2

I received a list of column names from another team. To ensure all field column names are valid inside a specific schema, I put them into a temporary table. I'm now wanting to see if they exist. When I try to join with information_schema.columns, I received errors below:

ERROR: 0A000: Specified types or functions (one per INFO message) not supported on Redshift tables.
Column "c.column_name" has unsupported type     "information_schema.sql_identifier".
Column "a.*" has unsupported type "pg_attribute".
Column "t.*" has unsupported type "pg_type".
Function "format_type(oid,integer)" not supported.
Function "format_type(oid,integer)" not supported.
Function "has_table_privilege(oid,text)" not supported.
Function "has_table_privilege(oid,text)" not supported.
Function "has_table_privilege(oid,text)" not supported.
Function "has_table_privilege(oid,text)" not supported.

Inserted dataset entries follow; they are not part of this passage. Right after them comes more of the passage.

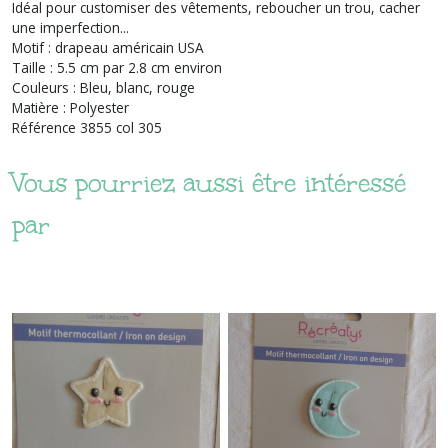
Idéal pour customiser des vêtements, reboucher un trou, cacher
une imperfection...
Motif : drapeau américain USA
Taille : 5.5 cm par 2.8 cm environ
Couleurs : Bleu, blanc, rouge
Matière : Polyester
Référence 3855 col 305
Vous pourriez aussi être intéressé
par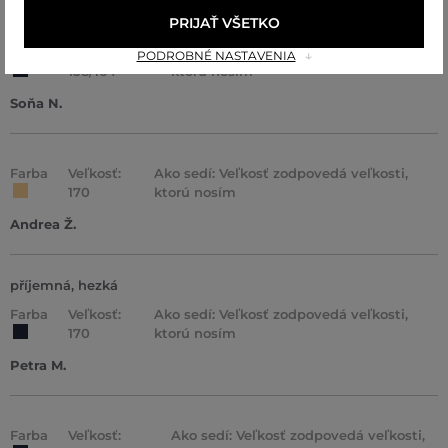
PRIJAŤ VŠETKO
Farba
Veľkosť:
Ako sedí: Veľkosť zodpovedá veľkosti,
PODROBNÉ NASTAVENIA
158/164
ktorú nosím
Soňa N.
Farba
Veľkosť:
Ako sedí: Veľkosť zodpovedá veľkosti,
170
ktorú nosím
Andrea Ž.
příjemná, hezká
Farba
Veľkosť:
Ako sedí: Veľkosť zodpovedá veľkosti,
170
ktorú nosím
Petra M.
Farba
Veľkosť:
Ako sedí: Veľkosť zodpovedá veľkosti,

I tried to cast column_name into different types, but had no luck. Would anyone please advise what's wrong and how I can achieve this goal?

Evan Carroll
  • 63,051
  • 46
  • 242
  • 479
Lee
  • 205
  • 1
  • 3
  • 12
  • You're defining column name validity by not being anywhere in your schema? – Evan Carroll Jan 15 '18 at 05:10
  • Yes, to avoid typo. – Lee Jan 15 '18 at 05:12
  • I'm fairly certain I understand what's going on here so I cut out the information that I thought was unnecessary since I believe this is otherwise a really good question and likely to be pretty hot. – Evan Carroll Jan 15 '18 at 06:12
  • @lee you should update your question title to "How do I query INFORMATION_SCHEMA.COLUMNS on Amazon Redshift?" - Note that RDS <> Redshift. – Jon Scott Jan 23 '18 at 12:01

1 Answers1

5

PG_TABLE_DEF

Amazon considers the internal functions that INFORMATION_SCHEMA.COLUMNS is using Leader-Node Only functions. Rather than being sensible and redefining the standardized INFORMATION_SCHEMA.COLUMNS, Amazon sought to define their own proprietary version. For that they made available another function PG_TABLE_DEF which seems to address the same need. Pay attention to the note in the center about adding the schema to search_path.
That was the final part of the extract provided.